■ EXERCISE DETAILS
Exact repetition of a range: find the line containing "depuis des décennies ou si nous regardons l’" and the line containing "i kovani novac od 25 kuna ima masu" in the material below, then repeat both and all lines between them, leaving pictures out.

# # # # # # #

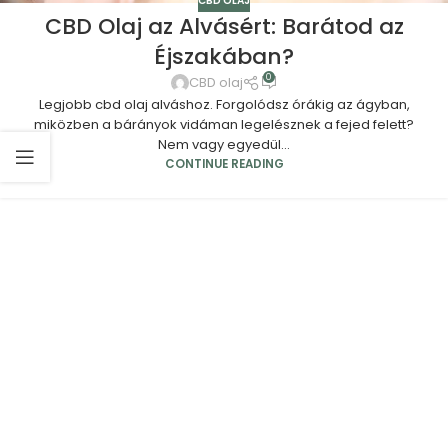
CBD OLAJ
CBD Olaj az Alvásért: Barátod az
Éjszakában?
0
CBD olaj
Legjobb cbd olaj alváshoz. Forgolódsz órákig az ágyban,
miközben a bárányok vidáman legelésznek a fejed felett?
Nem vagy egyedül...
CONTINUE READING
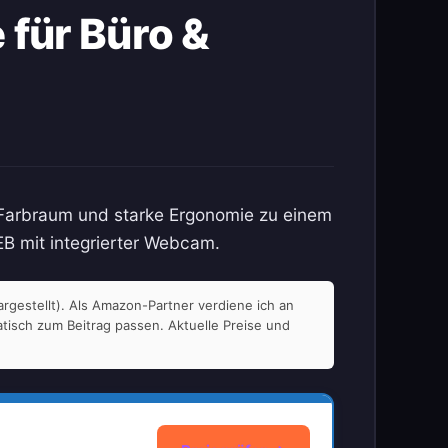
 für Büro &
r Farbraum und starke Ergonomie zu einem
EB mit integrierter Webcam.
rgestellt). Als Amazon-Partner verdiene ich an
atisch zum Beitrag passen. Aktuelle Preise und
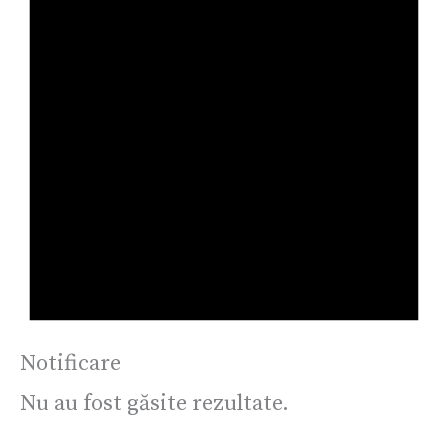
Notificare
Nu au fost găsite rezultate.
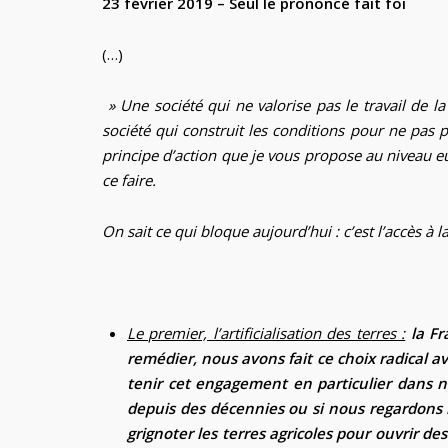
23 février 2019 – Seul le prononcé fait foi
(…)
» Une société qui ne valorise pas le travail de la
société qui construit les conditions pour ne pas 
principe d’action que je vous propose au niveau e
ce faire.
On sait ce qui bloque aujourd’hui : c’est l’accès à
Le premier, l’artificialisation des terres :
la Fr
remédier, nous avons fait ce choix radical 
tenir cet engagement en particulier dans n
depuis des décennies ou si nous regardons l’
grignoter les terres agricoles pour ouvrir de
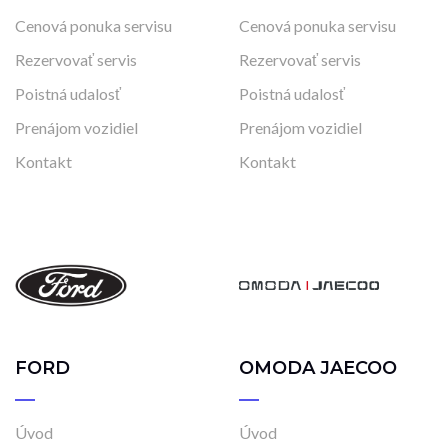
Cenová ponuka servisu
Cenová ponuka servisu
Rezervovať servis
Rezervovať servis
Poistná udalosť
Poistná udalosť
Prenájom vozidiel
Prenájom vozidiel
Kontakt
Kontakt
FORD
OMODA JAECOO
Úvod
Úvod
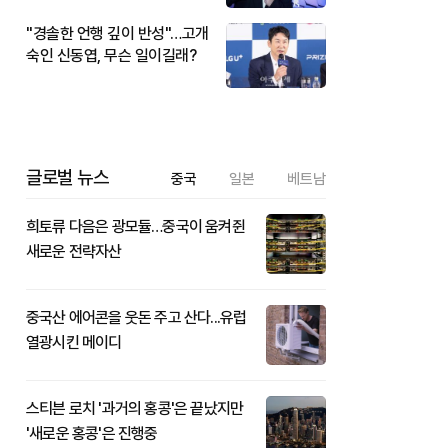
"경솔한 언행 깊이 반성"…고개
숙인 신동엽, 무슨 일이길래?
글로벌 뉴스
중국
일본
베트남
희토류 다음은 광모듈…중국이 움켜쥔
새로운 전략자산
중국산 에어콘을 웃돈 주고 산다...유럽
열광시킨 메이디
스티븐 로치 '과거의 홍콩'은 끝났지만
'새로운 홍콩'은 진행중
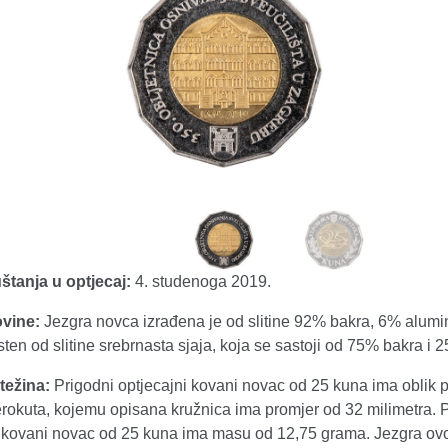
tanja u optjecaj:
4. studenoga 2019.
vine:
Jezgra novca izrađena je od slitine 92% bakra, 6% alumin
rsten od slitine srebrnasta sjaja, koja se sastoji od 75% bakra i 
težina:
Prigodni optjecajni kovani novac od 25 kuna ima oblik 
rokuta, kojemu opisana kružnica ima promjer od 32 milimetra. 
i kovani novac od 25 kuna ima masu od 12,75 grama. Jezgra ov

# # # # # # #

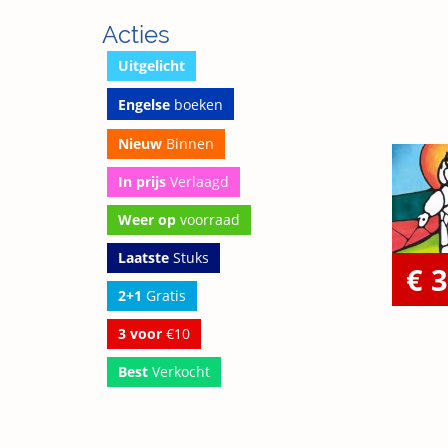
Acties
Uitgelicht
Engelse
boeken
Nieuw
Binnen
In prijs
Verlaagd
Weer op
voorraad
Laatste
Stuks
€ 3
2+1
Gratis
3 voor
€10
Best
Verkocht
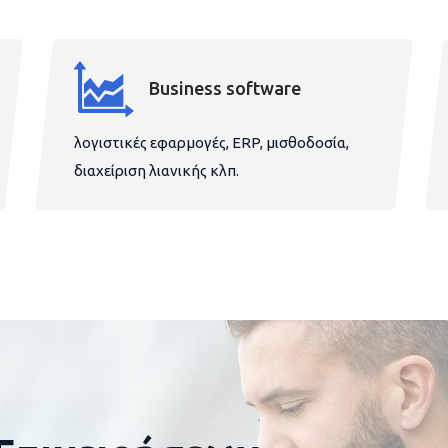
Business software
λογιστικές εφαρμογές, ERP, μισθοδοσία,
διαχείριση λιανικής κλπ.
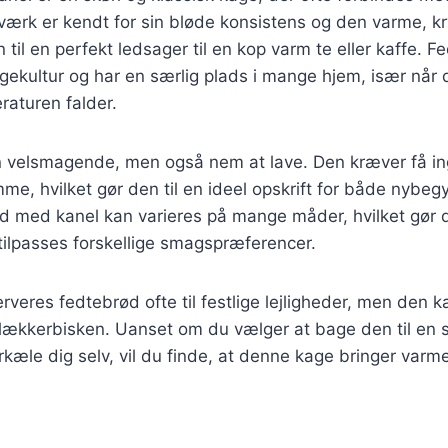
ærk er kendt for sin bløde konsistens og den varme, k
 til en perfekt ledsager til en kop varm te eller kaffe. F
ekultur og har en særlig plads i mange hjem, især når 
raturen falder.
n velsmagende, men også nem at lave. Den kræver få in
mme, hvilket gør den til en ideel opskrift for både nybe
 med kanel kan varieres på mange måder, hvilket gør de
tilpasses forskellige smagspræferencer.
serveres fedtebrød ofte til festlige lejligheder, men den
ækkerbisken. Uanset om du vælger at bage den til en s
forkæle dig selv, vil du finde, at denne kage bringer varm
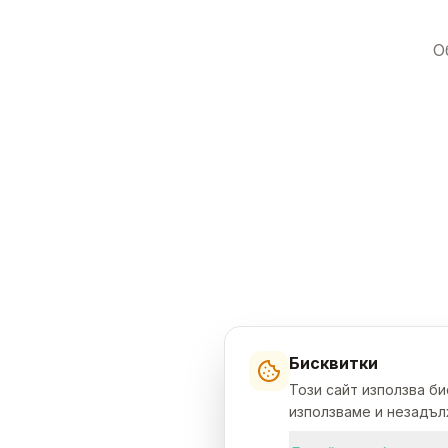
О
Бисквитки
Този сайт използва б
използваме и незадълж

# # # # # # #

■ SOLVED PROBLEM
depuis des décennies ou si nous regardons l’
grignoter les terres agricoles pour ouvrir de
Cenová ponuka servisu
Cenová ponuka servisu
Rezervovať servis
Rezervovať servis
Poistná udalosť
Poistná udalosť
Prenájom vozidiel
Prenájom vozidiel
Kontakt
Kontakt
FORD
OMODA JAECOO
Úvod
Úvod
"경솔한 언행 깊이 반성"…고개
숙인 신동엽, 무슨 일이길래?
글로벌 뉴스
중국
일본
베트남
희토류 다음은 광모듈…중국이 움켜쥔
새로운 전략자산
중국산 에어콘을 웃돈 주고 산다...유럽
열광시킨 메이디
스티븐 로치 '과거의 홍콩'은 끝났지만
'새로운 홍콩'은 진행중
tanja u optjecaj:
4. studenoga 2019.
vine:
Jezgra novca izrađena je od slitine 92% bakra, 6% alumin
rsten od slitine srebrnasta sjaja, koja se sastoji od 75% bakra i 
težina:
Prigodni optjecajni kovani novac od 25 kuna ima oblik 
rokuta, kojemu opisana kružnica ima promjer od 32 milimetra. 
i kovani novac od 25 kuna ima masu od 12,75 grama. Jezgra ov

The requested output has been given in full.